Can 16-Year-Olds Get Credit Cards?

Technically, no. In the US, you have to be 18 to apply for a credit card in your own name — that’s the CARD Act. And honestly, even at 18, most major issuers want to see independent income before they’ll approve you without a cosigner, so 16-year-olds are locked out of the traditional credit card application process. But “can’t get a credit card” is different from “can’t build credit,” and the distinction matters.

can 16 year olds get credit cards

What 16-year-olds can actually do

The one legitimate option that’s available below 18 — and that actually works — is becoming an authorized user on a parent’s or family member’s credit card. Most major card issuers allow authorized users as young as 13, sometimes younger. The primary cardholder adds you to the account; the bank issues a card in your name; and within a billing cycle or two, the account starts appearing on your credit report.

That’s a real credit history posting to a real credit report. The account’s limit, age, and payment record all show up. If the card has been open for years and paid on time, you benefit from that history. FICO doesn’t distinguish between an account you opened yourself and one you were added to — it just sees the account and scores it.

One thing worth knowing: not all cards are equally valuable as authorized user accounts. What the scoring model actually cares about is the credit limit (higher is better for utilization math), the account age, and the payment history. The issuer’s name is irrelevant once the data hits your report. The exception is American Express — since around 2015, Amex reports authorized users with the date they were added as the open date, not the original card open date. So a 12-year-old Amex card won’t give you 12 years of history. Chase, Capital One, and most other issuers don’t have this quirk, which makes them more useful AU cards if account age is part of what you’re chasing.

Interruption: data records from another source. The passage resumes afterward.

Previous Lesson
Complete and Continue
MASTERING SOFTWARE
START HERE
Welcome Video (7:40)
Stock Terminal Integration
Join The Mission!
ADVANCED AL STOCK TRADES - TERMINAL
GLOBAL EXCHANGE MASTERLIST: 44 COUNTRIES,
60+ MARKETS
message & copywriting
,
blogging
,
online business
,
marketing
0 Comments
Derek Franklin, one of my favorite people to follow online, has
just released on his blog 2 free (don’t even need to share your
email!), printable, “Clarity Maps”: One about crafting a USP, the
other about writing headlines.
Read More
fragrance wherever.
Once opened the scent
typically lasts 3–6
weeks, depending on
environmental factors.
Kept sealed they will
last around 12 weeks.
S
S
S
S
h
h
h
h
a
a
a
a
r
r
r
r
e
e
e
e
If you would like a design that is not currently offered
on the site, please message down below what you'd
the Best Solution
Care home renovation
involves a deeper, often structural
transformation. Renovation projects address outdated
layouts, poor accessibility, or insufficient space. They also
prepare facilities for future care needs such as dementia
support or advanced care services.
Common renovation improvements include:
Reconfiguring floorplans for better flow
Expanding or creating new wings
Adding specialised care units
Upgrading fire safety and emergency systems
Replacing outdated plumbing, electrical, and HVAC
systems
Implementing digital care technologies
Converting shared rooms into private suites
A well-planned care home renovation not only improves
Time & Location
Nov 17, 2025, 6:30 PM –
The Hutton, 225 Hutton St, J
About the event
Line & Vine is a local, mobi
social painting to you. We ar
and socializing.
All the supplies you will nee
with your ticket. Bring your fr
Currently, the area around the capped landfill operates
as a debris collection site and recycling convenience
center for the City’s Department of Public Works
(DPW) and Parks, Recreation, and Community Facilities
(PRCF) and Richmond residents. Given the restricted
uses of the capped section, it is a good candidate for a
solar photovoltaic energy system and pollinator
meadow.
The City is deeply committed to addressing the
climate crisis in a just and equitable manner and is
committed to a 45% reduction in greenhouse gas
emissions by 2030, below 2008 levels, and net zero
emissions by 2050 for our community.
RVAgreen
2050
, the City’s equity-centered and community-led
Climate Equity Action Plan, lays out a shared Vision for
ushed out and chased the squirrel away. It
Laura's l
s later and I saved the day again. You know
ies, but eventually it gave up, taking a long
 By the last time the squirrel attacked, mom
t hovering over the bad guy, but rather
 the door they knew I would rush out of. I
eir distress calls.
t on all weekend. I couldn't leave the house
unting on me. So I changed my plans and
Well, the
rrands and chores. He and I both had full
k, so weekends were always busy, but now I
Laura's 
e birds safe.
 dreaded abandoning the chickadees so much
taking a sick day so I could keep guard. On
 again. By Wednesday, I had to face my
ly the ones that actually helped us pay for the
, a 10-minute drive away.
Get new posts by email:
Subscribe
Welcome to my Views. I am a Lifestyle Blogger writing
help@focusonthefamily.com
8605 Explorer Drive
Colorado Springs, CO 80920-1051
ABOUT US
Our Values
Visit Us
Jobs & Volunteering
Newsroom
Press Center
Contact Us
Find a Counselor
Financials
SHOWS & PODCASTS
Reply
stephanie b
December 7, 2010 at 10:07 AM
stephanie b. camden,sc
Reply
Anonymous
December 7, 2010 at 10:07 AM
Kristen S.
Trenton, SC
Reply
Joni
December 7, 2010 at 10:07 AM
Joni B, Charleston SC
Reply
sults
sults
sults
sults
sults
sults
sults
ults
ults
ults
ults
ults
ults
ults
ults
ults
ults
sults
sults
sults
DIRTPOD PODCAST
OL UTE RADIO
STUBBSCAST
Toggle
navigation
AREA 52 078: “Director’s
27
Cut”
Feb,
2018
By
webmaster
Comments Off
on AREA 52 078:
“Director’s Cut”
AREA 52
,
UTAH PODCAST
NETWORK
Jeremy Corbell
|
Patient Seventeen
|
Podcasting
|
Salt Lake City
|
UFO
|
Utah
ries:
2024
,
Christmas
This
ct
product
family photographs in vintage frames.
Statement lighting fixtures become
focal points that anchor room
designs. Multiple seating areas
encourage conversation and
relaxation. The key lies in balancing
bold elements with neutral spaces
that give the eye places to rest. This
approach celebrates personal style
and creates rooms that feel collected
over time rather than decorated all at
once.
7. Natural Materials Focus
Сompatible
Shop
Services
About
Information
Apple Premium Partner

What does and doesn’t count as “building credit” at 16

Being added to a parent’s credit card builds real credit. Debit cards don’t — they don’t report to the credit bureaus at all, no matter how responsibly you use them. Prepaid cards don’t either. Some apps market themselves as teen credit-building tools, and some actually do report to the bureaus (check carefully), while others are essentially debit with better marketing. The only thing that builds a credit score is accounts that report to Equifax, Experian, and TransUnion.

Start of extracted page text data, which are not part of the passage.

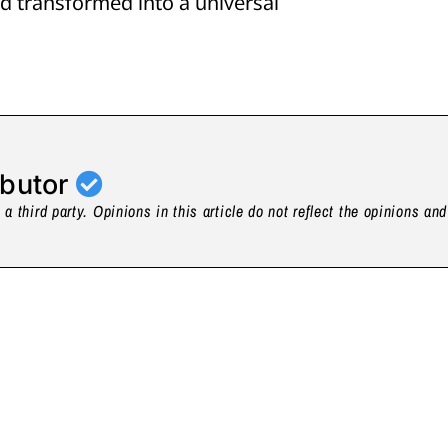
d transformed into a universal
ibutor
a third party. Opinions in this article do not reflect the opinions an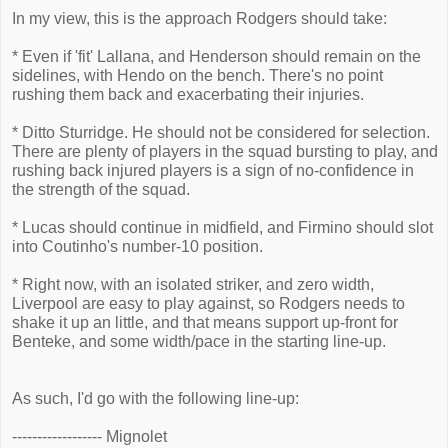
In my view, this is the approach Rodgers should take:
* Even if 'fit' Lallana, and Henderson should remain on the
sidelines, with Hendo on the bench. There's no point
rushing them back and exacerbating their injuries.
* Ditto Sturridge. He should not be considered for selection.
There are plenty of players in the squad bursting to play, and
rushing back injured players is a sign of no-confidence in
the strength of the squad.
* Lucas should continue in midfield, and Firmino should slot
into Coutinho's number-10 position.
* Right now, with an isolated striker, and zero width,
Liverpool are easy to play against, so Rodgers needs to
shake it up an little, and that means support up-front for
Benteke, and some width/pace in the starting line-up.
As such, I'd go with the following line-up:
------------------ Mignolet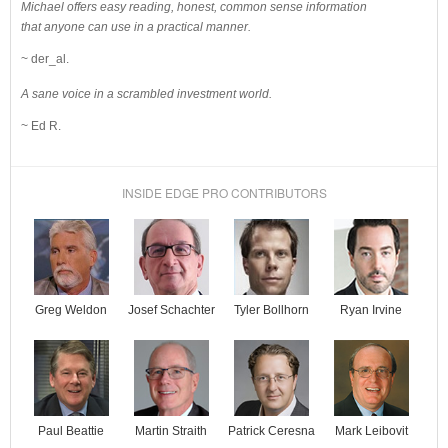
Michael offers easy reading, honest, common sense information
that anyone can use in a practical manner.
~ der_al.
A sane voice in a scrambled investment world.
~ Ed R.
INSIDE EDGE PRO CONTRIBUTORS
Josef Schachter
Tyler Bollhorn
Ryan Irvine
Greg Weldon
Paul Beattie
Martin Straith
Patrick Ceresna
Mark Leibovit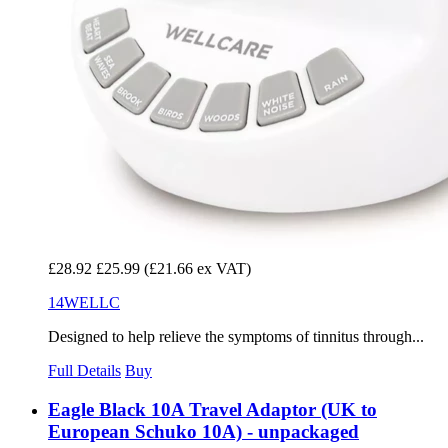
£28.92
£25.99
(£21.66 ex VAT)
14WELLC
Designed to help relieve the symptoms of tinnitus through...
Full Details
Buy
Eagle Black 10A Travel Adaptor (UK to
European Schuko 10A) - unpackaged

Understanding revolving utilization matters even as an AU. If you’re added to a card that’s carrying 80% of its limit as a balance, that high utilization is reporting to your file too — it’s not just the good parts that follow you. A card that’s paid down and kept at low utilization is a much better AU card than one that’s maxed out.

What happens when you turn 18

At 18, you can apply for your own credit card. The secured card route is the most realistic for someone without established credit history: you deposit $200–$500, that becomes your limit, and the card reports to the bureaus. A year of on-time payments and low utilization on a secured card builds a foundation. Then you can apply for an unsecured card, get the secured deposit back, and keep growing from there.

If you were an authorized user on a parent’s card from 16 to 18, you arrive at 18 with two years of credit history already posting — which puts you in a meaningfully different position than someone starting from zero at 18. That head start matters when you’re applying for your first car loan or signing a lease.

For people who want to accelerate the process or don’t have access to a family card, authorized user tradelines are a paid option that works the same way — you pay to be added to an established card for three billing cycles, and the account history posts to your report. I sell these at kindoflost.com and also through several brokers. The minimum age requirement varies by tradeline company, so if you’re looking into this for a minor, check the terms specifically.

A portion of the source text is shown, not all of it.